Rating: NR
Genres:
Avant-garde / Experimental
Culture & Society
Release Date: 05/13/2003
Sound: 0
Run Time: 68 min
Flags: Suitable for Children
Distributor/Studio: Kino
Soviet director
Dziga Vertov's
experimental film grew out of his belief, shared by his editor,
Elizaveta Svilova (who was also his wife), and his cinematographer,
Mikhail Kaufman (also his brother), that the true goal of cinema should be to present life as it is lived. To that end, the filmmakers offer a day-in-the-life portrait of a city from dawn until dusk, though they actually shot their footage in several cities, including Moscow, Kiev, and Odessa. After an opening statement, there are no words in the film (neither voice-over nor titles), just dazzling imagery, kinetically edited - as a celebration of the modern city with a marked emphasis on its buildings and machinery. The
Image Entertainment DVD edition of the film offers a musical score composed from notes left by the director, which adds greatly to the impact of the film.

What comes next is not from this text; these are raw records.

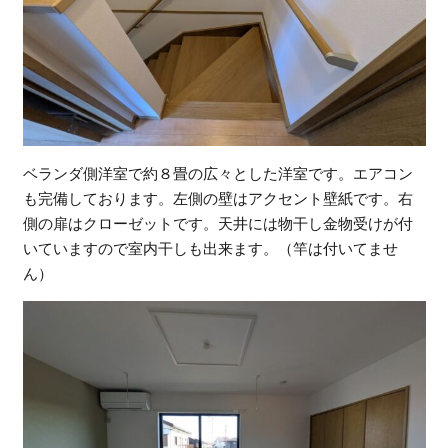
ベランダ側洋室で約８畳の広々とした洋室です。エアコン
も完備しております。左側の壁はアクセント壁紙です。右
側の扉はクローゼットです。天井には物干し金物受けが付
いていますので室内干しも出来ます。（竿は付いてませ
ん）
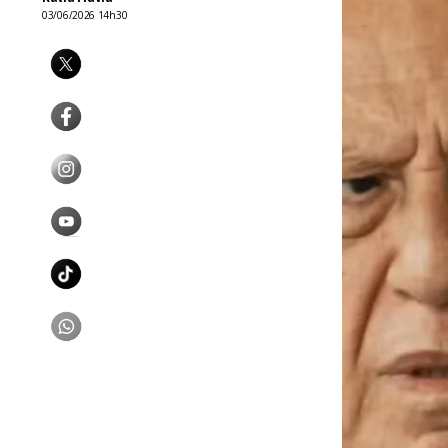
03/06/2026 14h30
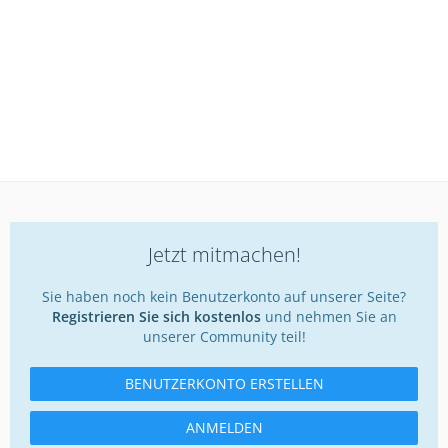
Jetzt mitmachen!
Sie haben noch kein Benutzerkonto auf unserer Seite?
Registrieren Sie sich kostenlos
und nehmen Sie an
unserer Community teil!
BENUTZERKONTO ERSTELLEN
ANMELDEN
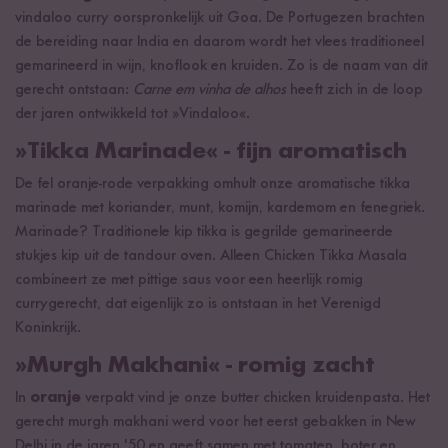
vindaloo curry oorspronkelijk uit Goa. De Portugezen brachten
de bereiding naar India en daarom wordt het vlees traditioneel
gemarineerd in wijn, knoflook en kruiden. Zo is de naam van dit
gerecht ontstaan:
Carne em vinha de alhos
heeft zich in de loop
der jaren ontwikkeld tot »Vindaloo«.
»Tikka Marinade« - fijn aromatisch
De fel oranje-rode verpakking omhult onze aromatische tikka
marinade met koriander, munt, komijn, kardemom en fenegriek.
Marinade? Traditionele kip tikka is gegrilde gemarineerde
stukjes kip uit de tandour oven. Alleen Chicken Tikka Masala
combineert ze met pittige saus voor een heerlijk romig
currygerecht, dat eigenlijk zo is ontstaan in het Verenigd
Koninkrijk.
»Murgh Makhani« - romig zacht
In
oranje
verpakt vind je onze butter chicken kruidenpasta. Het
gerecht murgh makhani werd voor het eerst gebakken in New
Delhi in de jaren '50 en geeft samen met tomaten, boter en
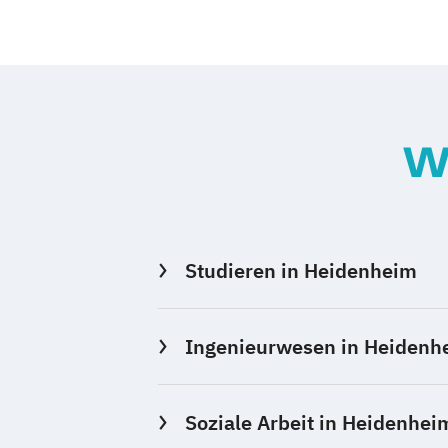
W
Studieren in Heidenheim
Ingenieurwesen in Heidenh
Soziale Arbeit in Heidenhei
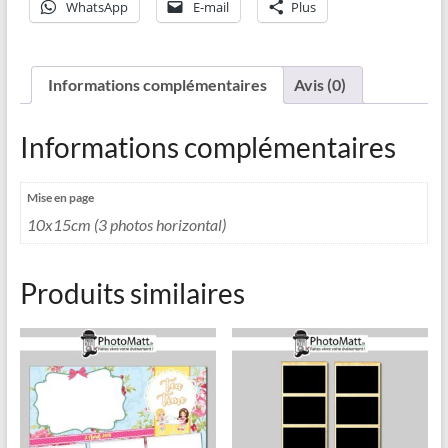
WhatsApp
E-mail
Plus
Informations complémentaires
Avis (0)
Informations complémentaires
Mise en page
10x15cm (3 photos horizontal)
Produits similaires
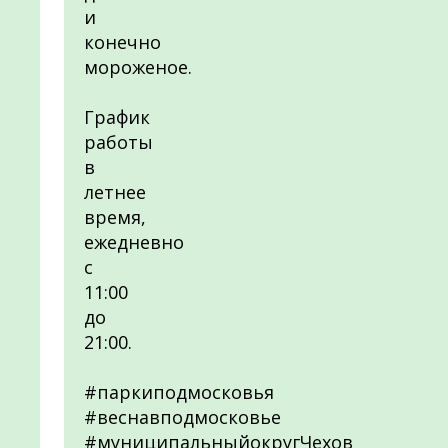
и
конечно
мороженое.
График
работы
в
летнее
время,
ежедневно
с
11:00
до
21:00.
#паркиподмосковья
#веснавподмосковье
#муниципальныйокругЧехов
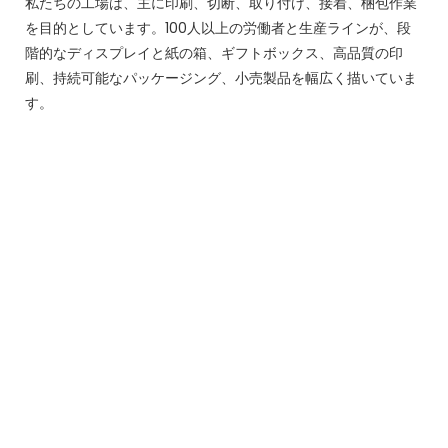
私たちの工場は、主に印刷、切断、取り付け、接着、梱包作業
を目的としています。100人以上の労働者と生産ラインが、段
階的なディスプレイと紙の箱、ギフトボックス、高品質の印
刷、持続可能なパッケージング、小売製品を幅広く描いていま
す。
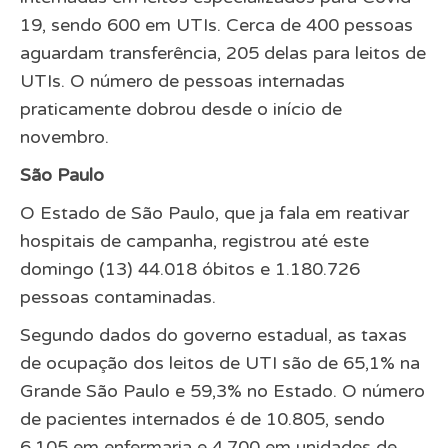
19, sendo 600 em UTIs. Cerca de 400 pessoas
aguardam transferência, 205 delas para leitos de
UTIs. O número de pessoas internadas
praticamente dobrou desde o início de
novembro.
São Paulo
O Estado de São Paulo, que ja fala em reativar
hospitais de campanha, registrou até este
domingo (13) 44.018 óbitos e 1.180.726
pessoas contaminadas.
Segundo dados do governo estadual, as taxas
de ocupação dos leitos de UTI são de 65,1% na
Grande São Paulo e 59,3% no Estado. O número
de pacientes internados é de 10.805, sendo
6.105 em enfermaria e 4.700 em unidades de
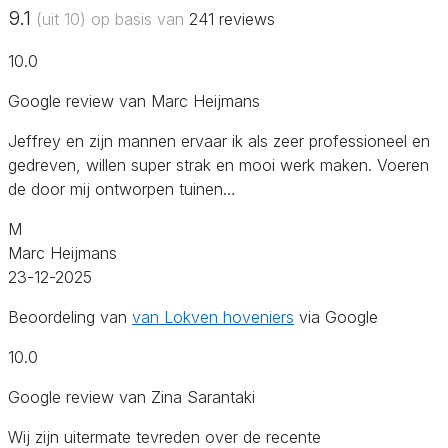
9.1
(uit 10) op basis van
241
reviews
10.0
Google review van Marc Heijmans
Jeffrey en zijn mannen ervaar ik als zeer professioneel en
gedreven, willen super strak en mooi werk maken. Voeren
de door mij ontworpen tuinen…
M
Marc Heijmans
23-12-2025
Beoordeling van
van Lokven hoveniers
via Google
10.0
Google review van Zina Sarantaki
Wij zijn uitermate tevreden over de recente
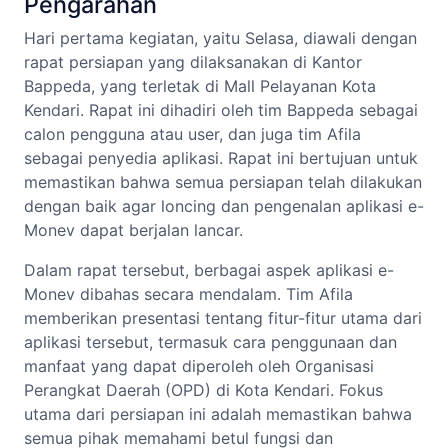
Pengarahan
Hari pertama kegiatan, yaitu Selasa, diawali dengan
rapat persiapan yang dilaksanakan di Kantor
Bappeda, yang terletak di Mall Pelayanan Kota
Kendari. Rapat ini dihadiri oleh tim Bappeda sebagai
calon pengguna atau user, dan juga tim Afila
sebagai penyedia aplikasi. Rapat ini bertujuan untuk
memastikan bahwa semua persiapan telah dilakukan
dengan baik agar loncing dan pengenalan aplikasi e-
Monev dapat berjalan lancar.
Dalam rapat tersebut, berbagai aspek aplikasi e-
Monev dibahas secara mendalam. Tim Afila
memberikan presentasi tentang fitur-fitur utama dari
aplikasi tersebut, termasuk cara penggunaan dan
manfaat yang dapat diperoleh oleh Organisasi
Perangkat Daerah (OPD) di Kota Kendari. Fokus
utama dari persiapan ini adalah memastikan bahwa
semua pihak memahami betul fungsi dan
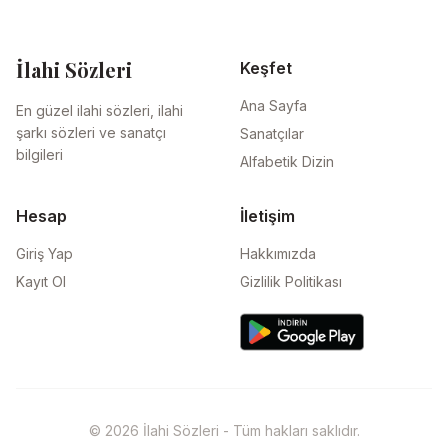
İlahi Sözleri
Keşfet
Ana Sayfa
En güzel ilahi sözleri, ilahi
şarkı sözleri ve sanatçı
Sanatçılar
bilgileri
Alfabetik Dizin
Hesap
İletişim
Giriş Yap
Hakkımızda
Kayıt Ol
Gizlilik Politikası
© 2026 İlahi Sözleri - Tüm hakları saklıdır.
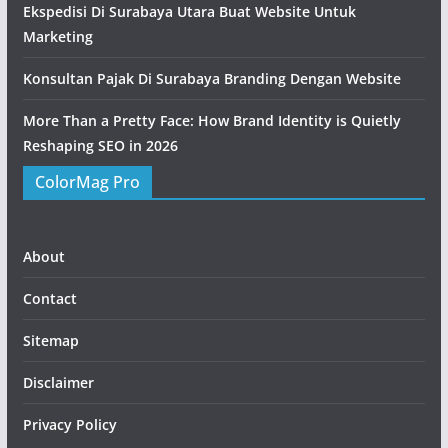
Ekspedisi Di Surabaya Utara Buat Website Untuk
Marketing
Konsultan Pajak Di Surabaya Branding Dengan Website
More Than a Pretty Face: How Brand Identity is Quietly
Reshaping SEO in 2026
ColorMag Pro
About
Contact
Sitemap
Disclaimer
Privacy Policy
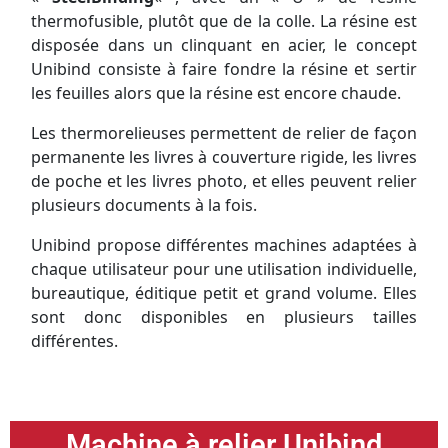
thermofusible, plutôt que de la colle. La résine est
disposée dans un clinquant en acier, le concept
Unibind consiste à faire fondre la résine et sertir
les feuilles alors que la résine est encore chaude.
Les thermorelieuses
permettent de relier de façon
permanente les livres à couverture rigide, les livres
de poche et les livres photo, et elles peuvent relier
plusieurs documents à la fois.
Unibind propose différentes machines adaptées à
chaque utilisateur pour une utilisation individuelle,
bureautique, éditique petit et grand volume. Elles
sont donc disponibles en plusieurs tailles
différentes.
Machine à relier Unibind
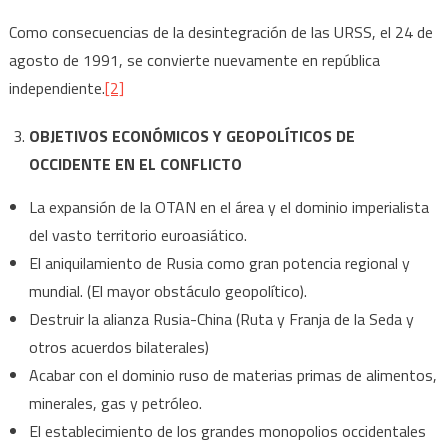
Como consecuencias de la desintegración de las URSS, el 24 de
agosto de 1991, se convierte nuevamente en república
independiente.
[2]
OBJETIVOS ECONÓMICOS Y GEOPOLÍTICOS DE
OCCIDENTE EN EL CONFLICTO
La expansión de la OTAN en el área y el dominio imperialista
del vasto territorio euroasiático.
El aniquilamiento de Rusia como gran potencia regional y
mundial. (El mayor obstáculo geopolítico).
Destruir la alianza Rusia-China (Ruta y Franja de la Seda y
otros acuerdos bilaterales)
Acabar con el dominio ruso de materias primas de alimentos,
minerales, gas y petróleo.
El establecimiento de los grandes monopolios occidentales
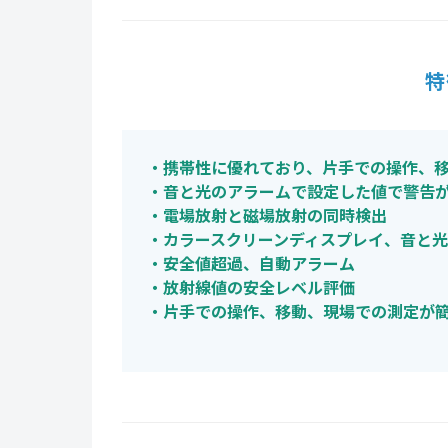
特
・携帯性に優れており、片手での操作、
・音と光のアラームで設定した値で警告
・電場放射と磁場放射の同時検出
・カラースクリーンディスプレイ、音と
・安全値超過、自動アラーム
・放射線値の安全レベル評価
・片手での操作、移動、現場での測定が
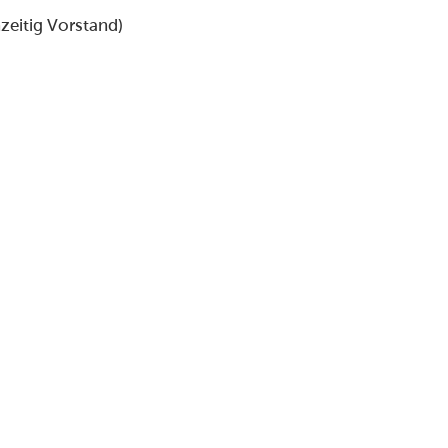
eitig Vorstand)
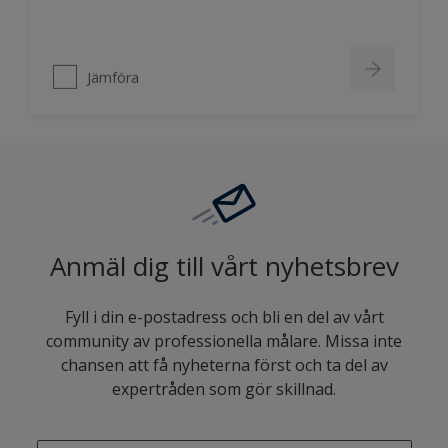
Jämföra
Anmäl dig till vårt nyhetsbrev
Fyll i din e-postadress och bli en del av vårt
community av professionella målare. Missa inte
chansen att få nyheterna först och ta del av
expertråden som gör skillnad.
enter-your-email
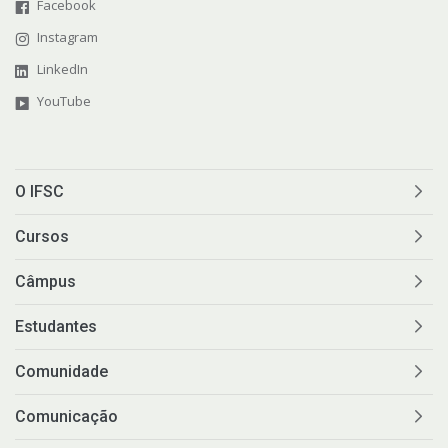
Facebook
Instagram
LinkedIn
YouTube
O IFSC
Cursos
Câmpus
Estudantes
Comunidade
Comunicação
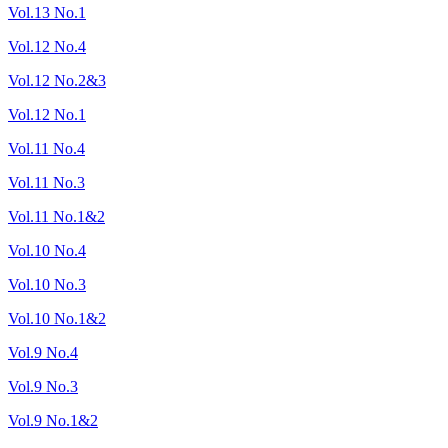
Vol.13 No.1
Vol.12 No.4
Vol.12 No.2&3
Vol.12 No.1
Vol.11 No.4
Vol.11 No.3
Vol.11 No.1&2
Vol.10 No.4
Vol.10 No.3
Vol.10 No.1&2
Vol.9 No.4
Vol.9 No.3
Vol.9 No.1&2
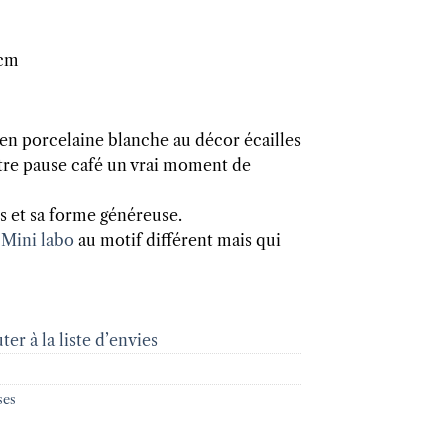
 cm
en porcelaine blanche au décor écailles
otre pause café un vrai moment de
s et sa forme généreuse.
Mini labo
au motif différent mais qui
ter à la liste d’envies
ses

~ Tom Wiener, All Movie Guide
As a document of "pure" cinema that favors the visual over the aural,
The Man With a Movie Camera is a tremendously exciting work that soars over its limitations as a product of the Soviet state system. Director
Dziga Vertov's claim that narrative cinema was inadequate to present real life is certainly arguable. But the assertion that this film is an unmediated presentation of daily life is undercut by the film's optical tricks and, more importantly, by its stinting of any portrayal of poverty, crime, and other social ills -- not surprising given the heavy hand of the party censors. Nevertheless,
The Man With a Movie Camera is so energetically conceived and executed, with dozens of memorable images flying by almost more quickly than you can absorb them, that it's easy to cast aside the political limitations imposed on the project and enjoy it as one of the great film odes to 20th century urban life. The
Image Entertainment DVD edition of the film is highly recommended; it contains a musical score that seems to anticipate
Philip Glass, as well as astute commentary by scholar Yuri Tsivian on an alternate audio track.